Elderly patients who visit the ED are taking an average of 4.2 different kinds of medications per day, and adverse drug reactions contribute to 10.6% of their ED visits.7 A detailed physical examination can often unmask important clues to the diagnosis. Neurological causes of weakness have to be evaluated quickly since the management of these conditions is often time sensitive. In this patient, the review of medications revealed that the patient was prescribed dapsone and hydrochlorothiazide, and physical examination showed the presence of anemia.
The primary step in the approach to any patient presenting with anemia is to determine whether it is acute or chronic.8 Our patient had a 4 mg/dL reduction in her hemoglobin levels over a period of 1 week, which was highly concerning for acute blood loss. Blood loss is the most common cause of clinically significant anemia;9 however, the patient didn’t report any hematemesis, melena, hematochezia, hematuria, vaginal bleeding, or any cutaneous bleeding episodes. The stool was negative for the presence of occult blood. She had elevated reticulocyte count, serum lactate dehydrogenase levels, and an unconjugated hyperbilirubinemia with preserved RBC morphology, which was suggestive of acute hemolytic anemia. Review of medications revealed her use of dapsone and hydrochlorothiazide which pointed us towards the diagnosis of drug-induced hemolytic anemia as a probable cause of her symptoms. However, confirmation of this is beyond the scope of the ED.

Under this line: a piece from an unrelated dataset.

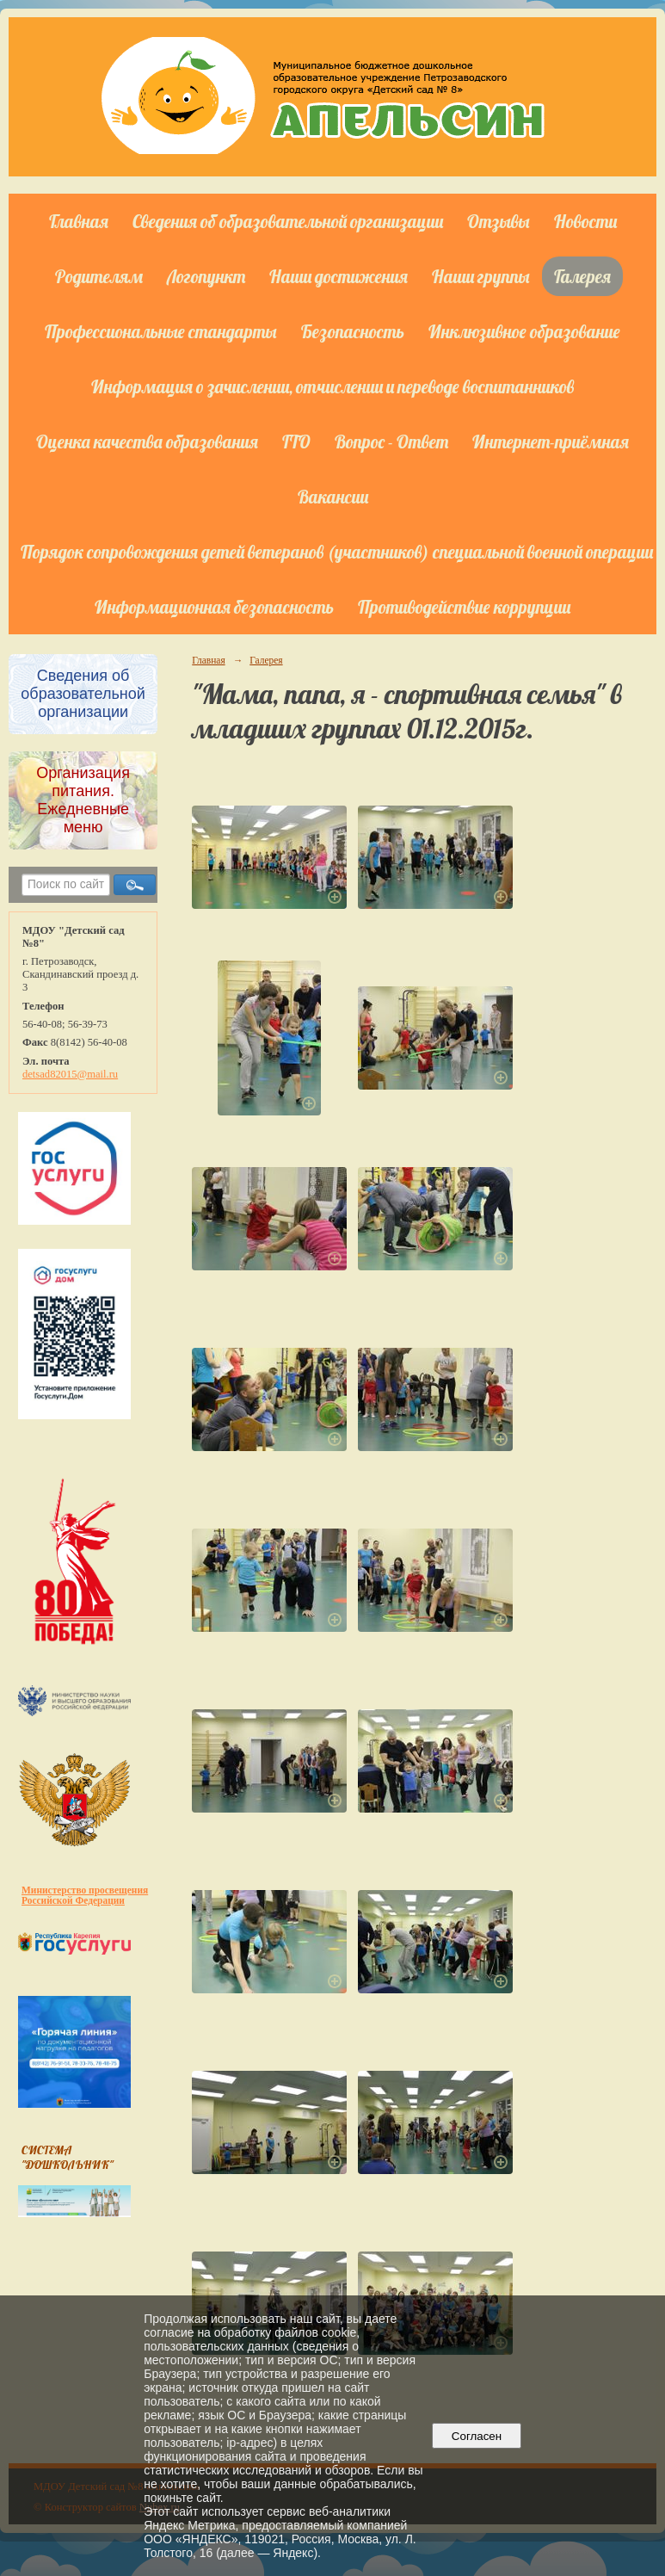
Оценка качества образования (147, 441)
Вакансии (333, 496)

The management of anemia in the ED primarily focuses on determining the immediately correctable causes and determining the need for blood transfusion. The threshold to initiate blood transfusion in individuals with asymptomatic anemia is less clear.8,10 Hemoglobin levels less than 7 g/dL is commonly used as the threshold to initiate blood transfusions11 and in patients with an acute drop in hemoglobin levels or in individuals with symptomatic anemia, the clinician can initiate transfusions at much higher levels.12 In a patient who is not actively bleeding, each unit of transfused RBCs increases the hemoglobin levels by about 1g/dL13 and this effect can be observed in patients as early as 15 minutes after the completion of the transfusion.14
Dapsone has long been known to cause hemolytic anemia, especially in people with G6PD deficiency; it causes a drop in hemoglobin levels up to 3 g/dL in up to 16% of the patients who receive a standard dose.15 This effect has been attributed to the generation of free radicals and protein mixed disulfides in red blood cells.16 Dapsone has been recommended for the treatment of leprosy, dermatitis herpetiformis, brown recluse spider bite, and linear IgA bullous dermatosis.17 Testing the patient for G6PD enzyme deficiency has been recommended prior to initiating dapsone, along with periodic monitoring of hemoglobin. levels.17 Hydrochlorothiazide causes anemia by the mechanism of immune hemolytic anemia.18 There haven’t been any reported cases of hemolytic anemia resulting from the combined use of dapsone and hydrochlorothiazide to the author’s knowledge. Since the mechanism of hemolysis is different in both dapsone and hydrochlorothiazide, the combined use of these medications may result in a much higher drop in hemoglobin levels than if they were used alone.
This case emphasizes the need to approach the patients with non-specific complaints presenting to the emergency department with broad and potentially life-threatening outcomes in mind. This is also the first reported case of a combined effect of hemolytic anemia in a patient without G6PD enzyme deficiency taking dapsone and hydrochlorothiazide.